Rebbetzin Rochel Ehrentreu, who has conducted visits at the Royal Free Hospital in north London for 30 years, complained that it was becoming increasingly difficult to gain access to patients.
Mrs Ehrentreu said she used to see around 25 patients a week but that number had declined to eight or less.
She added that teenage volunteers who conducted Shabbat visits were also finding it difficult.
The visits are particularly important to patients without family or friends.
Although the Data Protection Act has been in force for 15 years, Mrs Ehrentreu said that staff had still been willing to provide a list of Jewish patients. But the practice had now stopped.
The only way she knows if patients are Jewish, and might want to be visited, is if they have stated their religion on their admission form.
A spokeswoman for the Royal Free said it was hospital policy not to disclose any personal information to volunteers or visitors without their permission. "This includes information about their faith".
Mrs Ehrentreu said Jewish patients tended not to specifically ask for a visit, but were usually grateful if they received one.
"I'm not allowed to ask staff if there is anyone who would like a specifically Jewish visit. I meet people who say 'why didn't you come and visit', but we don't know they are there," she said. "I've been 30 years in the Royal Free and I know as soon as I come into the room if a patient doesn't want a visitor and I leave them."
She said her impression was that enforcement of data protection rules varies between hospital trusts.
Rabbi Yisroel Fine, chaplain to Barnet and Chase Farm Hospital, said that "each hospital exercises discretion and some are more rigorous".

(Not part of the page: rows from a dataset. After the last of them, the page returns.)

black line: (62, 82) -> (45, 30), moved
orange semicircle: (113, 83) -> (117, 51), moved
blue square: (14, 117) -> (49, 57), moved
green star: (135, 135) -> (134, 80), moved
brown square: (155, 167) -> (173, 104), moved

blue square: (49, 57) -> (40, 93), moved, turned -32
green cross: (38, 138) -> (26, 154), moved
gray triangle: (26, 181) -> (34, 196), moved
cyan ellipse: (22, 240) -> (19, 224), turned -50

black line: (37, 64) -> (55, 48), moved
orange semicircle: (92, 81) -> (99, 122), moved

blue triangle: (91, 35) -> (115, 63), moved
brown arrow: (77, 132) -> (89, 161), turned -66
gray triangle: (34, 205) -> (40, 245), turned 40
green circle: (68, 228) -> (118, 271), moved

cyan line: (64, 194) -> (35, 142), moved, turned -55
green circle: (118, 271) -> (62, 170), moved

He said that at Barnet, patients were asked about religious status and whether they would want a visitor, but that the system sometimes broke down because forms were not fully completed due to time constraints.

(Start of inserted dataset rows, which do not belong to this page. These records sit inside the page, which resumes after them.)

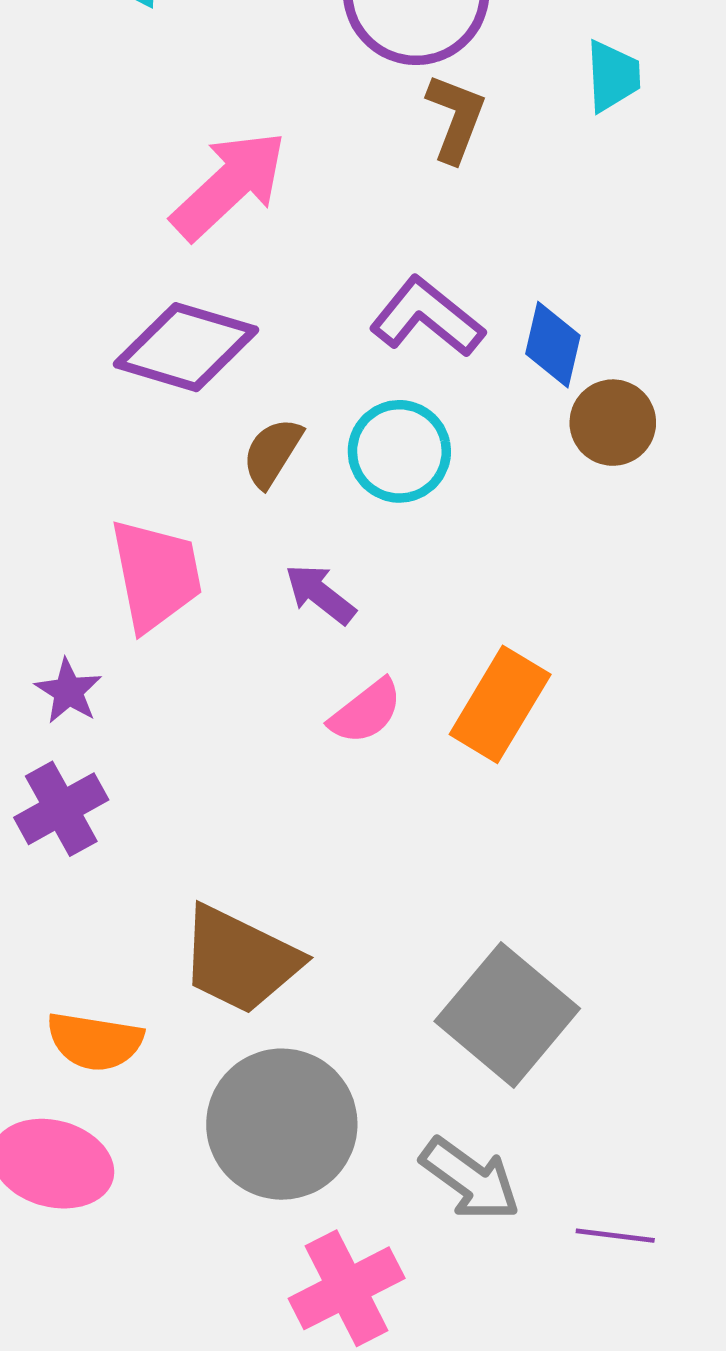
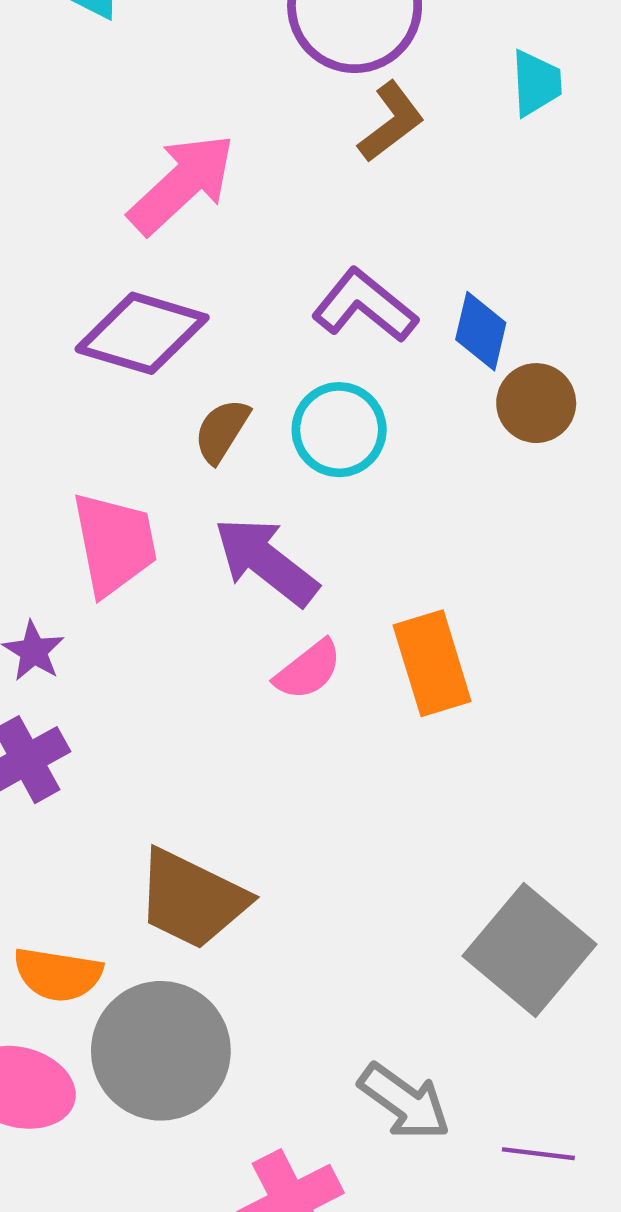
brown L-shape: (456, 118) -> (391, 122), turned 32
purple arrow: (320, 594) -> (266, 561), size x1.6
orange rectangle: (500, 704) -> (432, 663), turned -48
gray square: (507, 1015) -> (530, 950), moved
gray circle: (282, 1124) -> (161, 1051), moved

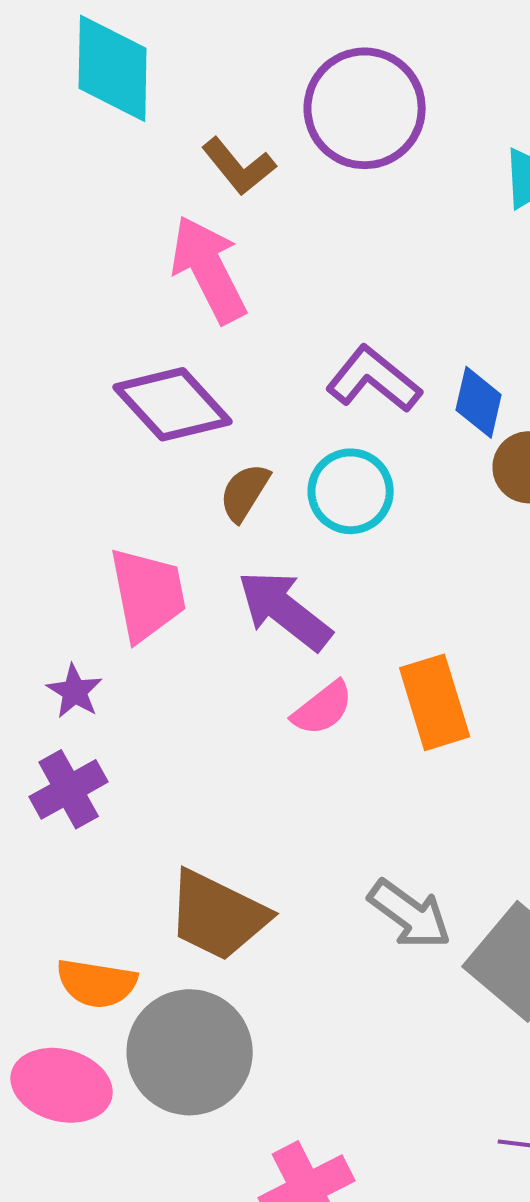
brown L-shape: (391, 122) -> (239, 166), moved, turned 88
pink arrow: (182, 184) -> (209, 269), turned -74
purple diamond: (142, 333) -> (173, 404), turned 31
gray arrow: (404, 1102) -> (410, 914), moved

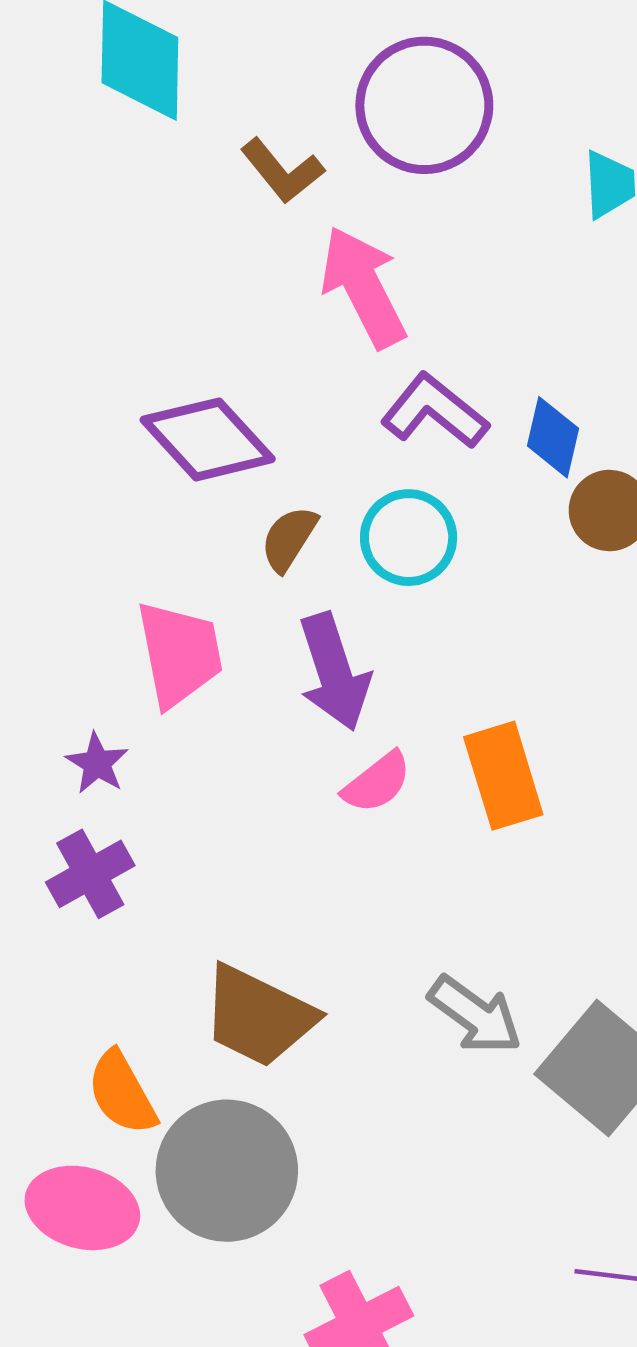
pink arrow: (209, 269) -> (363, 287), moved
purple arrow: (285, 610) -> (334, 672), turned -146
orange semicircle: (97, 983) -> (122, 1093), turned 52

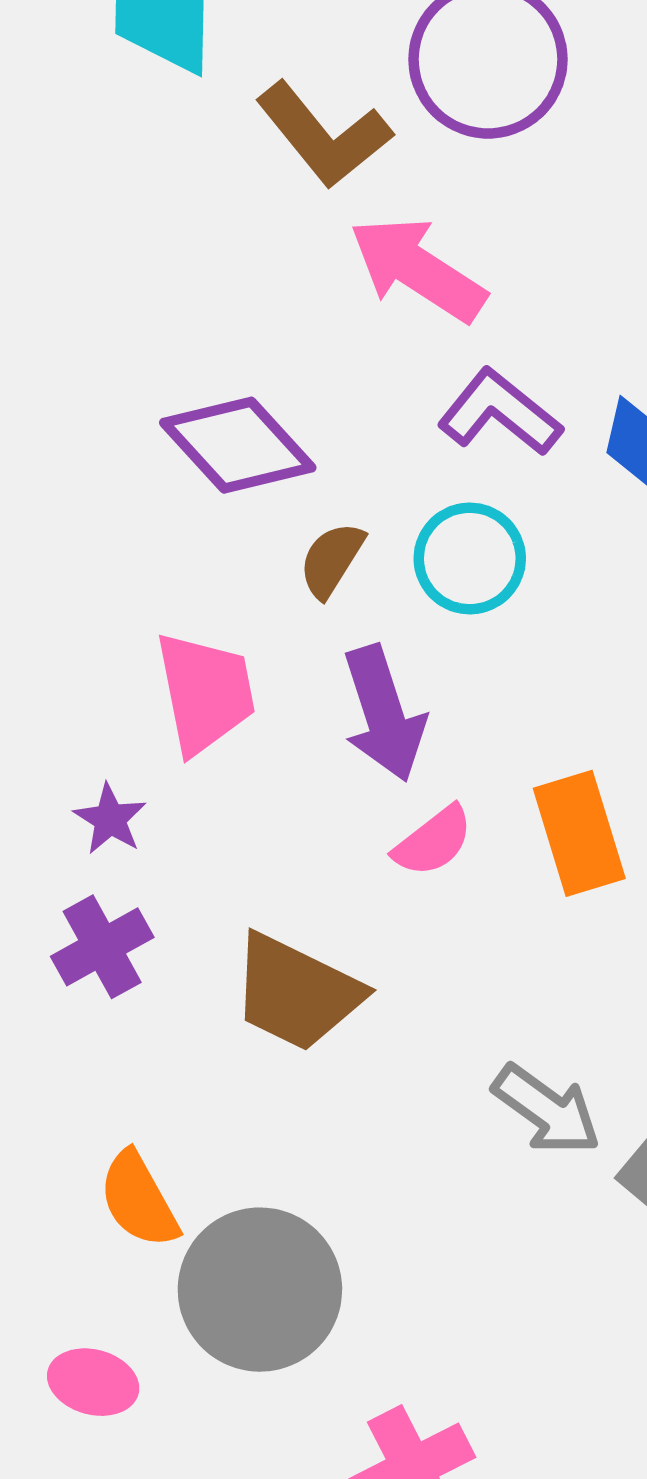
brown L-shape: (282, 171) -> (324, 135), size x1.4
pink arrow: (363, 287) -> (418, 269), turned -30
brown trapezoid: (258, 1016) -> (296, 992), moved
pink ellipse: (82, 1208) -> (93, 1382), moved, size x0.7

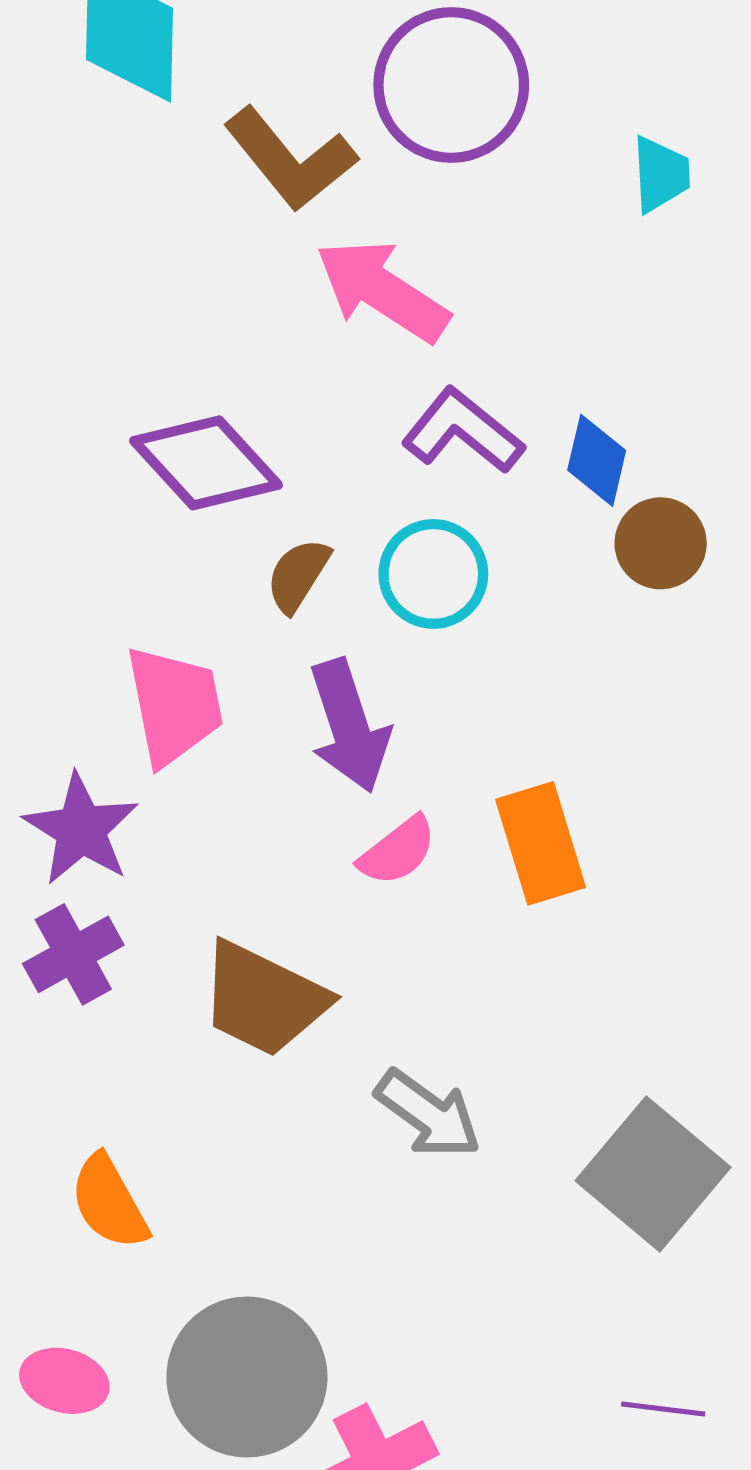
purple star: (110, 819) -> (81, 829), size x1.6
gray arrow: (547, 1110) -> (428, 1114), moved
gray circle: (260, 1290) -> (247, 1377), moved

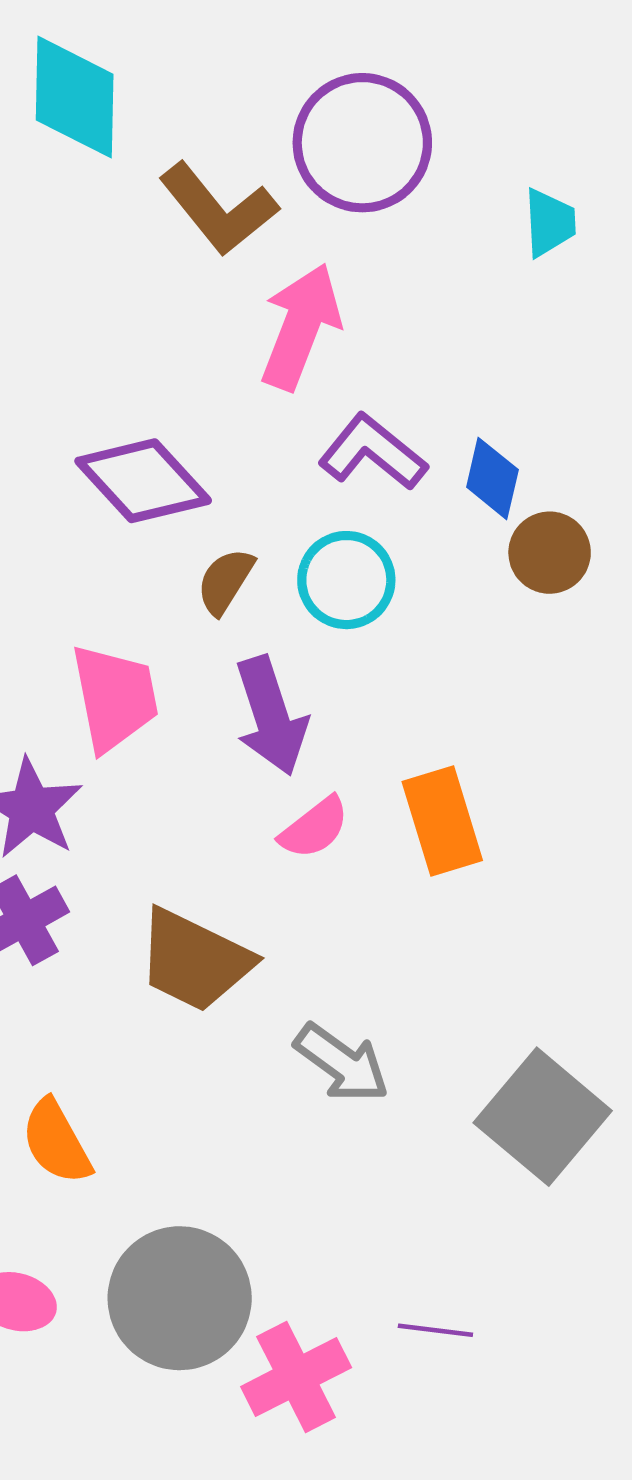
pink arrow: (382, 291) -> (301, 327), turned 78
purple line: (663, 1409) -> (435, 1330), moved

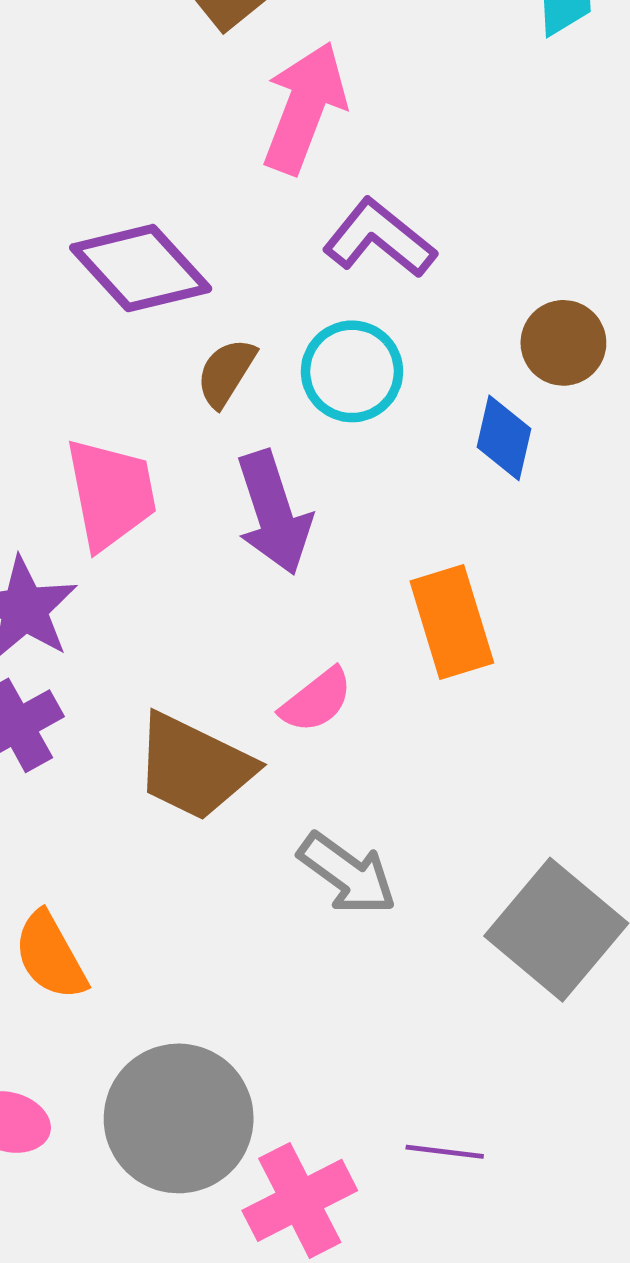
blue diamond: (492, 478) -> (504, 438), moved
pink semicircle: (314, 828) -> (316, 700), moved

"We rely on goodwill of the staff. They are very co-operative, but the restrictions on data protection mean they have little room for manoeuvre."
Menachem Prager, a longstanding visitor at Edgware Community Hospital, said that the chaplaincy had "a wonderful relationship" with hospital officials.
Michelle Minsky, head of US Chesed, which co-ordinates hospital visits for Jews of all denominations, said the US was looking into working with other faith groups to bring up the matter with the Department of Health.
"We are finding this to be an increasing problem," she said. "More hospitals are affected."
"I want the wider community to be aware that they should make contact," said Mrs Ehrentreu. "You can't imagine what good visits do for people."
"I've tried anything because it hurts me that people are in hospital who we could be helping and we can't."
The spokeswoman for the Royal Free said: "A Shabbat room is available for patients and relatives who may be in hospital during the Sabbath.
"There are a number of Jewish volunteers, working under the supervision of our Chaplaincy and spiritual care team who are available should patients request to see them."